→ TRY IT
After locating the line with "cumental (Soriano" in the records below, print it and every line after it exactly.

→ Stored data entries
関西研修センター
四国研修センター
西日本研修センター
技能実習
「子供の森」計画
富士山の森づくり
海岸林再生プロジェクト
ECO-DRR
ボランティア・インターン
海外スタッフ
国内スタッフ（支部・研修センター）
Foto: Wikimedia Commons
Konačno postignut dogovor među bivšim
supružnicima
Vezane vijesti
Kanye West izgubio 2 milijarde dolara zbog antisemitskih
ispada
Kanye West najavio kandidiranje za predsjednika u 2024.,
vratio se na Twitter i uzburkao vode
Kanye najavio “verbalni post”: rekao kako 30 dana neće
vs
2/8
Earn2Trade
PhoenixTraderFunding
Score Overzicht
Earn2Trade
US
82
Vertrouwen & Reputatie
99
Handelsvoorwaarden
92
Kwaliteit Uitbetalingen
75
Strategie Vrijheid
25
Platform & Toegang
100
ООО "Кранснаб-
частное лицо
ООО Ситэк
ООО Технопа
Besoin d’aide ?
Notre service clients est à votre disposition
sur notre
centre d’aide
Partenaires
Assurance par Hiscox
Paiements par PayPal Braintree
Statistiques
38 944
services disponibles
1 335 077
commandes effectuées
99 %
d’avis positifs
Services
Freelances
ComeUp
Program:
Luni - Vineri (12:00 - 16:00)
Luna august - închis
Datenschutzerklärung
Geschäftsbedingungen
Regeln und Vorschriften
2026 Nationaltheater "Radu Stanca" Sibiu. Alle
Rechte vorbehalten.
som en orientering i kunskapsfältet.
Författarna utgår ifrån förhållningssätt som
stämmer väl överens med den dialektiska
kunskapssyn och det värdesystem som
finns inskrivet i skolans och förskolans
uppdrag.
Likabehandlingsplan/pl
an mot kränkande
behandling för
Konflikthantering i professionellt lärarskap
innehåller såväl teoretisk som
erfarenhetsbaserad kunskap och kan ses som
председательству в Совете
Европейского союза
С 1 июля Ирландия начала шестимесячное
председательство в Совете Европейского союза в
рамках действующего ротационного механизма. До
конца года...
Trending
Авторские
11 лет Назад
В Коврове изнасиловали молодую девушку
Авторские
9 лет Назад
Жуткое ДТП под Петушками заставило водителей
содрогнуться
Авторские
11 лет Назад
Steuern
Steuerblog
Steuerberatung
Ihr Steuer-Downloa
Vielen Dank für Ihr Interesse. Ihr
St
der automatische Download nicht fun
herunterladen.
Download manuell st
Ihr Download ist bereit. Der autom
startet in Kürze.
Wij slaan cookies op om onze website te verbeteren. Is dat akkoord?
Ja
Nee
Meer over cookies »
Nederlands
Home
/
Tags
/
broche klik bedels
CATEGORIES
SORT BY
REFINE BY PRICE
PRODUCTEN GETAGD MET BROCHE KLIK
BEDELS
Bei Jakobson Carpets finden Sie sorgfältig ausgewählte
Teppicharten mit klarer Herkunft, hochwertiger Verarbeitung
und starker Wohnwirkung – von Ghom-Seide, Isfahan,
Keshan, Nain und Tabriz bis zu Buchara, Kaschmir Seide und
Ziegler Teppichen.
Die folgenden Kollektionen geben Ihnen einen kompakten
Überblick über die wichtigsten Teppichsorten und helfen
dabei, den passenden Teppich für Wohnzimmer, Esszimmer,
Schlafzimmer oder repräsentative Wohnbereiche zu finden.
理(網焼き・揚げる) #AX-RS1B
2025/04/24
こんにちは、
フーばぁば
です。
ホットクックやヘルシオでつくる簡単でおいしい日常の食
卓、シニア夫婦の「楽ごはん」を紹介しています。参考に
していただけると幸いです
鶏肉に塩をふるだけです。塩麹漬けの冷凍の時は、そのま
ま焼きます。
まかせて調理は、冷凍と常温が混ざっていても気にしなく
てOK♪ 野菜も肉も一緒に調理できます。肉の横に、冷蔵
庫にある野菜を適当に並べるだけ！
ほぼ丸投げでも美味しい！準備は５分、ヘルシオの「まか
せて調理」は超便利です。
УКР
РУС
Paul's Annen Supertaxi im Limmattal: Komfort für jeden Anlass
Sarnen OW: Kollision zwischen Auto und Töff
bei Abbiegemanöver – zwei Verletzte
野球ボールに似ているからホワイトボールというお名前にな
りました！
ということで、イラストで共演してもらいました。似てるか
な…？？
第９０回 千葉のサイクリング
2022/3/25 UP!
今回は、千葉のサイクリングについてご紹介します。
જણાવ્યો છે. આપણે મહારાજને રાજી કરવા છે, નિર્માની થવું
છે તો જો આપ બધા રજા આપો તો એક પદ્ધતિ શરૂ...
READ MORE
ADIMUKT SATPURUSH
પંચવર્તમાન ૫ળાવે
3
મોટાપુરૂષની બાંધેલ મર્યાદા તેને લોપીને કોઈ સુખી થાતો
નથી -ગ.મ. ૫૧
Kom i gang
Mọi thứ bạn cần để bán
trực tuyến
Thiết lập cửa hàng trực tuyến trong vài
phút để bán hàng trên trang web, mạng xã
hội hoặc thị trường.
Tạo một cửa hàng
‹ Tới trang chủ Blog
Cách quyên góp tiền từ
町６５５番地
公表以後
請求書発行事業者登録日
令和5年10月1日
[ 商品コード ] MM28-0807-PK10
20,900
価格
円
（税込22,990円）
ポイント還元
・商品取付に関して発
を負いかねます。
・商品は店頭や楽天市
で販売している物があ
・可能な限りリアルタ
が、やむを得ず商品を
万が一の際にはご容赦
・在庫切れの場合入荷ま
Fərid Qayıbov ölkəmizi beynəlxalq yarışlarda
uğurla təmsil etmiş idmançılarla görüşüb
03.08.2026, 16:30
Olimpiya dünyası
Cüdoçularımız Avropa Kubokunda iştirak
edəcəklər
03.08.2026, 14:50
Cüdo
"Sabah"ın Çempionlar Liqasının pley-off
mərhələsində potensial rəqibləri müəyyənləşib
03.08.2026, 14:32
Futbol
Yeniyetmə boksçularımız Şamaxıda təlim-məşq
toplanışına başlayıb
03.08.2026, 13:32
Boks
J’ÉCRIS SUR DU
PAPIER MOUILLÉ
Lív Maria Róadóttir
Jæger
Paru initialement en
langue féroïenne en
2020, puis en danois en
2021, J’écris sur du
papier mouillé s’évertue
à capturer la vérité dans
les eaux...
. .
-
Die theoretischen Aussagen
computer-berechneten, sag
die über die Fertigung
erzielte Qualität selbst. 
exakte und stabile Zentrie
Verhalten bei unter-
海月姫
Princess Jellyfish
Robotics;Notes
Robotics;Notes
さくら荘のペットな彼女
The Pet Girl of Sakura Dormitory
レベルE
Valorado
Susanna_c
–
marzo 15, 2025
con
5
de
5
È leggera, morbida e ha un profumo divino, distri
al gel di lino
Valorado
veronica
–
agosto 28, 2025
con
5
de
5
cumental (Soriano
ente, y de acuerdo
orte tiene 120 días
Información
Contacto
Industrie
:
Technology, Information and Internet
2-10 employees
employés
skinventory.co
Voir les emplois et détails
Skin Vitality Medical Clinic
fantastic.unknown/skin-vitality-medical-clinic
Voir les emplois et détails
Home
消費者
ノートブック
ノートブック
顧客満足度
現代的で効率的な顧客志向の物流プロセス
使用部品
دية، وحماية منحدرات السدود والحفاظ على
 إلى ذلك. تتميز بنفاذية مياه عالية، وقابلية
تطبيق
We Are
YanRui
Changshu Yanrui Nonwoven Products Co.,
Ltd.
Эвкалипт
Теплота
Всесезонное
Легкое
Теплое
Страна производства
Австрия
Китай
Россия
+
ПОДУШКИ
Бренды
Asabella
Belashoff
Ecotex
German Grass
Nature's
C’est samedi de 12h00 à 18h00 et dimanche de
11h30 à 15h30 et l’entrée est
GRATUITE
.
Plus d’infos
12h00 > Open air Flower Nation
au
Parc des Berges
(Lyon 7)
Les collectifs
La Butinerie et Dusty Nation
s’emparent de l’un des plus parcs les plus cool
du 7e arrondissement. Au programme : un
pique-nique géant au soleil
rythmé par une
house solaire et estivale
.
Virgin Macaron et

→ SOLUTION
cumental (Soriano
ente, y de acuerdo
orte tiene 120 días
Información
Contacto
Industrie
:
Technology, Information and Internet
2-10 employees
employés
skinventory.co
Voir les emplois et détails
Skin Vitality Medical Clinic
fantastic.unknown/skin-vitality-medical-clinic
Voir les emplois et détails
Home
消費者
ノートブック
ノートブック
顧客満足度
現代的で効率的な顧客志向の物流プロセス
使用部品
دية، وحماية منحدرات السدود والحفاظ على
 إلى ذلك. تتميز بنفاذية مياه عالية، وقابلية
تطبيق
We Are
YanRui
Changshu Yanrui Nonwoven Products Co.,
Ltd.
Эвкалипт
Теплота
Всесезонное
Легкое
Теплое
Страна производства
Австрия
Китай
Россия
+
ПОДУШКИ
Бренды
Asabella
Belashoff
Ecotex
German Grass
Nature's
C’est samedi de 12h00 à 18h00 et dimanche de
11h30 à 15h30 et l’entrée est
GRATUITE
.
Plus d’infos
12h00 > Open air Flower Nation
au
Parc des Berges
(Lyon 7)
Les collectifs
La Butinerie et Dusty Nation
s’emparent de l’un des plus parcs les plus cool
du 7e arrondissement. Au programme : un
pique-nique géant au soleil
rythmé par une
house solaire et estivale
.
Virgin Macaron et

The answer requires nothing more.